▶ _Task instructions_: Restate each line below word for word, skipping every picture.
· · · ·
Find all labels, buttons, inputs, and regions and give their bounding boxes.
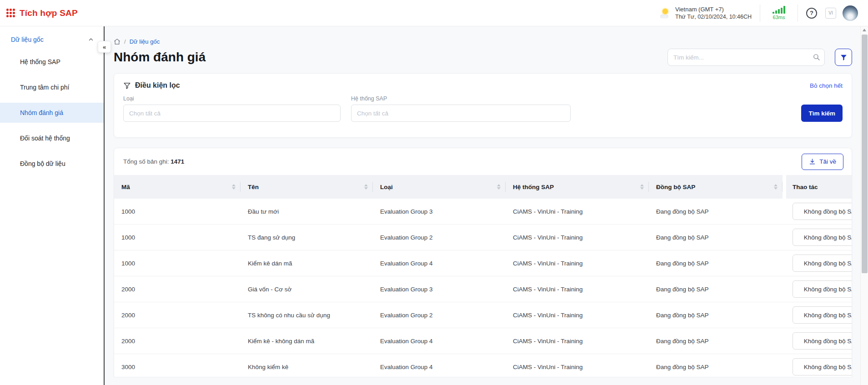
cell-ma: 3000 — [114, 354, 241, 377]
divider — [760, 5, 760, 22]
column-header-he-thong-sap[interactable]: Hệ thống SAP — [506, 175, 649, 199]
search-icon[interactable] — [813, 53, 820, 61]
breadcrumb-root[interactable]: Dữ liệu gốc — [130, 38, 160, 45]
table-card: Tổng số bản ghi: 1471 Tải về Mã — [114, 148, 852, 377]
field-label: Loại — [123, 95, 341, 102]
sort-icon[interactable] — [640, 184, 644, 190]
clear-all-link[interactable]: Bỏ chọn hết — [810, 82, 843, 89]
cell-loai: Evaluation Group 4 — [373, 354, 506, 377]
sidebar-collapse-button[interactable]: « — [98, 41, 111, 53]
search-input[interactable] — [667, 49, 825, 66]
weather-sun-cloud-icon — [660, 8, 671, 18]
cell-thao-tac: Không đồng bộ SAP — [786, 328, 852, 354]
cell-dong-bo-sap: Đang đồng bộ SAP — [649, 276, 783, 302]
loai-select[interactable] — [123, 105, 341, 122]
filter-field-loai: Loại — [123, 95, 341, 122]
cell-ma: 2000 — [114, 276, 241, 302]
download-button[interactable]: Tải về — [802, 154, 843, 170]
sidebar-item-label: Nhóm đánh giá — [20, 109, 63, 116]
sort-icon[interactable] — [364, 184, 368, 190]
cell-loai: Evaluation Group 3 — [373, 199, 506, 224]
khong-dong-bo-sap-button[interactable]: Không đồng bộ SAP — [793, 203, 852, 220]
sidebar-item[interactable]: Hệ thống SAP — [0, 52, 104, 72]
filter-title: Điều kiện lọc — [135, 81, 180, 90]
funnel-outline-icon — [123, 82, 131, 90]
breadcrumb: / Dữ liệu gốc — [114, 38, 852, 45]
cell-he-thong-sap: CiAMS - VinUni - Training — [506, 276, 649, 302]
column-header-ten[interactable]: Tên — [241, 175, 373, 199]
cell-thao-tac: Không đồng bộ SAP — [786, 250, 852, 276]
khong-dong-bo-sap-button[interactable]: Không đồng bộ SAP — [793, 255, 852, 272]
vertical-scrollbar[interactable] — [860, 26, 868, 385]
khong-dong-bo-sap-button[interactable]: Không đồng bộ SAP — [793, 358, 852, 375]
latency-value: 63ms — [773, 15, 785, 20]
he-thong-sap-select[interactable] — [351, 105, 571, 122]
chevron-up-icon — [88, 37, 94, 42]
sidebar-menu: Hệ thống SAP Trung tâm chi phí Nhóm đánh… — [0, 52, 104, 174]
cell-ten: Kiểm kê dán mã — [241, 250, 373, 276]
language-selector[interactable]: VI — [825, 8, 836, 19]
khong-dong-bo-sap-button[interactable]: Không đồng bộ SAP — [793, 280, 852, 298]
locale-block: Vietnam (GMT +7) Thứ Tư, 02/10/2024, 10:… — [660, 6, 752, 20]
sidebar: Dữ liệu gốc Hệ thống SAP Trung tâm chi p… — [0, 26, 105, 385]
cell-he-thong-sap: CiAMS - VinUni - Training — [506, 225, 649, 250]
cell-ten: TS không có nhu cầu sử dụng — [241, 302, 373, 328]
cell-ma: 1000 — [114, 199, 241, 224]
home-icon[interactable] — [114, 38, 120, 45]
cell-loai: Evaluation Group 4 — [373, 250, 506, 276]
sort-icon[interactable] — [232, 184, 236, 190]
cell-he-thong-sap: CiAMS - VinUni - Training — [506, 302, 649, 328]
title-row: Nhóm đánh giá — [114, 49, 852, 66]
sidebar-group-du-lieu-goc[interactable]: Dữ liệu gốc — [0, 33, 104, 46]
cell-thao-tac: Không đồng bộ SAP — [786, 199, 852, 224]
sidebar-item-label: Đối soát hệ thống — [20, 135, 70, 142]
datetime-label: Thứ Tư, 02/10/2024, 10:46CH — [675, 13, 752, 20]
cell-thao-tac: Không đồng bộ SAP — [786, 354, 852, 377]
filter-field-he-thong-sap: Hệ thống SAP — [351, 95, 571, 122]
cell-ten: TS đang sử dụng — [241, 225, 373, 250]
funnel-icon — [840, 54, 848, 61]
sidebar-item[interactable]: Đồng bộ dữ liệu — [0, 154, 104, 174]
topbar-right: Vietnam (GMT +7) Thứ Tư, 02/10/2024, 10:… — [660, 5, 858, 22]
cell-loai: Evaluation Group 2 — [373, 225, 506, 250]
khong-dong-bo-sap-button[interactable]: Không đồng bộ SAP — [793, 332, 852, 350]
title-actions — [667, 49, 852, 66]
sidebar-item[interactable]: Trung tâm chi phí — [0, 77, 104, 97]
cell-ten: Kiểm kê - không dán mã — [241, 328, 373, 354]
cell-he-thong-sap: CiAMS - VinUni - Training — [506, 199, 649, 224]
column-header-dong-bo-sap[interactable]: Đồng bộ SAP — [649, 175, 783, 199]
sort-icon[interactable] — [774, 184, 778, 190]
cell-thao-tac: Không đồng bộ SAP — [786, 276, 852, 302]
data-table: Mã Tên Loại Hệ thống SAP — [114, 175, 852, 377]
download-icon — [809, 158, 816, 165]
search-submit-button[interactable]: Tìm kiếm — [801, 105, 843, 122]
sort-icon[interactable] — [497, 184, 501, 190]
filter-toggle-button[interactable] — [835, 49, 852, 66]
breadcrumb-separator: / — [124, 38, 126, 45]
page-title: Nhóm đánh giá — [114, 50, 206, 65]
khong-dong-bo-sap-button[interactable]: Không đồng bộ SAP — [793, 229, 852, 246]
cell-dong-bo-sap: Đang đồng bộ SAP — [649, 328, 783, 354]
column-header-ma[interactable]: Mã — [114, 175, 241, 199]
cell-ten: Giá vốn - Cơ sở — [241, 276, 373, 302]
scrollbar-thumb[interactable] — [862, 35, 868, 273]
search-box — [667, 49, 825, 66]
total-records-value: 1471 — [171, 158, 184, 165]
scroll-up-arrow[interactable] — [863, 29, 866, 31]
app-logo[interactable]: Tích hợp SAP — [6, 8, 78, 18]
column-header-loai[interactable]: Loại — [373, 175, 506, 199]
table-row: 1000 Đầu tư mới Evaluation Group 3 CiAMS… — [114, 199, 852, 225]
sidebar-item[interactable]: Đối soát hệ thống — [0, 128, 104, 148]
column-header-thao-tac: Thao tác — [786, 175, 852, 199]
grid-dots-icon — [6, 9, 15, 17]
sidebar-item[interactable]: Nhóm đánh giá — [0, 103, 104, 123]
cell-dong-bo-sap: Đang đồng bộ SAP — [649, 302, 783, 328]
cell-ma: 2000 — [114, 302, 241, 328]
field-label: Hệ thống SAP — [351, 95, 571, 102]
cell-thao-tac: Không đồng bộ SAP — [786, 302, 852, 328]
cell-dong-bo-sap: Đang đồng bộ SAP — [649, 225, 783, 250]
user-avatar[interactable] — [843, 5, 858, 21]
cell-he-thong-sap: CiAMS - VinUni - Training — [506, 354, 649, 377]
help-icon[interactable]: ? — [806, 8, 817, 19]
khong-dong-bo-sap-button[interactable]: Không đồng bộ SAP — [793, 306, 852, 324]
· · · ·
▶ _Your solution_:
Find all labels, buttons, inputs, and regions and give their bounding boxes.
cell-ma: 3000 — [114, 354, 241, 377]
divider — [760, 5, 760, 22]
column-header-he-thong-sap[interactable]: Hệ thống SAP — [506, 175, 649, 199]
search-icon[interactable] — [813, 53, 820, 61]
breadcrumb-root[interactable]: Dữ liệu gốc — [130, 38, 160, 45]
table-card: Tổng số bản ghi: 1471 Tải về Mã — [114, 148, 852, 377]
field-label: Loại — [123, 95, 341, 102]
sort-icon[interactable] — [640, 184, 644, 190]
clear-all-link[interactable]: Bỏ chọn hết — [810, 82, 843, 89]
cell-loai: Evaluation Group 4 — [373, 354, 506, 377]
sidebar-collapse-button[interactable]: « — [98, 41, 111, 53]
search-input[interactable] — [667, 49, 825, 66]
weather-sun-cloud-icon — [660, 8, 671, 18]
cell-thao-tac: Không đồng bộ SAP — [786, 328, 852, 354]
cell-dong-bo-sap: Đang đồng bộ SAP — [649, 276, 783, 302]
loai-select[interactable] — [123, 105, 341, 122]
filter-field-loai: Loại — [123, 95, 341, 122]
cell-ma: 2000 — [114, 276, 241, 302]
download-button[interactable]: Tải về — [802, 154, 843, 170]
sidebar-item-label: Nhóm đánh giá — [20, 109, 63, 116]
sort-icon[interactable] — [364, 184, 368, 190]
cell-loai: Evaluation Group 3 — [373, 199, 506, 224]
khong-dong-bo-sap-button[interactable]: Không đồng bộ SAP — [793, 203, 852, 220]
sidebar-item[interactable]: Hệ thống SAP — [0, 52, 104, 72]
filter-title: Điều kiện lọc — [135, 81, 180, 90]
funnel-outline-icon — [123, 82, 131, 90]
breadcrumb: / Dữ liệu gốc — [114, 38, 852, 45]
cell-he-thong-sap: CiAMS - VinUni - Training — [506, 276, 649, 302]
column-header-ten[interactable]: Tên — [241, 175, 373, 199]
cell-thao-tac: Không đồng bộ SAP — [786, 250, 852, 276]
khong-dong-bo-sap-button[interactable]: Không đồng bộ SAP — [793, 255, 852, 272]
vertical-scrollbar[interactable] — [860, 26, 868, 385]
khong-dong-bo-sap-button[interactable]: Không đồng bộ SAP — [793, 358, 852, 375]
latency-value: 63ms — [773, 15, 785, 20]
he-thong-sap-select[interactable] — [351, 105, 571, 122]
chevron-up-icon — [88, 37, 94, 42]
sidebar-menu: Hệ thống SAP Trung tâm chi phí Nhóm đánh… — [0, 52, 104, 174]
cell-ten: Kiểm kê dán mã — [241, 250, 373, 276]
language-selector[interactable]: VI — [825, 8, 836, 19]
khong-dong-bo-sap-button[interactable]: Không đồng bộ SAP — [793, 280, 852, 298]
locale-block: Vietnam (GMT +7) Thứ Tư, 02/10/2024, 10:… — [660, 6, 752, 20]
sidebar: Dữ liệu gốc Hệ thống SAP Trung tâm chi p… — [0, 26, 105, 385]
cell-he-thong-sap: CiAMS - VinUni - Training — [506, 225, 649, 250]
cell-ten: TS không có nhu cầu sử dụng — [241, 302, 373, 328]
cell-ma: 1000 — [114, 199, 241, 224]
home-icon[interactable] — [114, 38, 120, 45]
cell-loai: Evaluation Group 4 — [373, 250, 506, 276]
sort-icon[interactable] — [232, 184, 236, 190]
cell-he-thong-sap: CiAMS - VinUni - Training — [506, 302, 649, 328]
title-row: Nhóm đánh giá — [114, 49, 852, 66]
sidebar-group-du-lieu-goc[interactable]: Dữ liệu gốc — [0, 33, 104, 46]
cell-thao-tac: Không đồng bộ SAP — [786, 199, 852, 224]
sidebar-item-label: Đối soát hệ thống — [20, 135, 70, 142]
datetime-label: Thứ Tư, 02/10/2024, 10:46CH — [675, 13, 752, 20]
cell-thao-tac: Không đồng bộ SAP — [786, 354, 852, 377]
filter-field-he-thong-sap: Hệ thống SAP — [351, 95, 571, 122]
cell-ten: TS đang sử dụng — [241, 225, 373, 250]
funnel-icon — [840, 54, 848, 61]
sidebar-item[interactable]: Đồng bộ dữ liệu — [0, 154, 104, 174]
topbar-right: Vietnam (GMT +7) Thứ Tư, 02/10/2024, 10:… — [660, 5, 858, 22]
cell-loai: Evaluation Group 2 — [373, 225, 506, 250]
khong-dong-bo-sap-button[interactable]: Không đồng bộ SAP — [793, 332, 852, 350]
title-actions — [667, 49, 852, 66]
sidebar-item[interactable]: Trung tâm chi phí — [0, 77, 104, 97]
cell-ten: Kiểm kê - không dán mã — [241, 328, 373, 354]
cell-he-thong-sap: CiAMS - VinUni - Training — [506, 199, 649, 224]
column-header-dong-bo-sap[interactable]: Đồng bộ SAP — [649, 175, 783, 199]
sort-icon[interactable] — [774, 184, 778, 190]
cell-thao-tac: Không đồng bộ SAP — [786, 276, 852, 302]
data-table: Mã Tên Loại Hệ thống SAP — [114, 175, 852, 377]
download-icon — [809, 158, 816, 165]
search-submit-button[interactable]: Tìm kiếm — [801, 105, 843, 122]
sort-icon[interactable] — [497, 184, 501, 190]
filter-toggle-button[interactable] — [835, 49, 852, 66]
breadcrumb-separator: / — [124, 38, 126, 45]
page-title: Nhóm đánh giá — [114, 50, 206, 65]
khong-dong-bo-sap-button[interactable]: Không đồng bộ SAP — [793, 229, 852, 246]
cell-dong-bo-sap: Đang đồng bộ SAP — [649, 328, 783, 354]
column-header-ma[interactable]: Mã — [114, 175, 241, 199]
cell-ten: Giá vốn - Cơ sở — [241, 276, 373, 302]
scrollbar-thumb[interactable] — [862, 35, 868, 273]
search-box — [667, 49, 825, 66]
total-records-value: 1471 — [171, 158, 184, 165]
scroll-up-arrow[interactable] — [863, 29, 866, 31]
app-logo[interactable]: Tích hợp SAP — [6, 8, 78, 18]
column-header-loai[interactable]: Loại — [373, 175, 506, 199]
table-row: 1000 Đầu tư mới Evaluation Group 3 CiAMS… — [114, 199, 852, 225]
sidebar-item[interactable]: Đối soát hệ thống — [0, 128, 104, 148]
column-header-thao-tac: Thao tác — [786, 175, 852, 199]
grid-dots-icon — [6, 9, 15, 17]
sidebar-item[interactable]: Nhóm đánh giá — [0, 103, 104, 123]
cell-dong-bo-sap: Đang đồng bộ SAP — [649, 302, 783, 328]
cell-ma: 2000 — [114, 302, 241, 328]
field-label: Hệ thống SAP — [351, 95, 571, 102]
cell-thao-tac: Không đồng bộ SAP — [786, 302, 852, 328]
cell-dong-bo-sap: Đang đồng bộ SAP — [649, 225, 783, 250]
user-avatar[interactable] — [843, 5, 858, 21]
cell-he-thong-sap: CiAMS - VinUni - Training — [506, 354, 649, 377]
help-icon[interactable]: ? — [806, 8, 817, 19]
khong-dong-bo-sap-button[interactable]: Không đồng bộ SAP — [793, 306, 852, 324]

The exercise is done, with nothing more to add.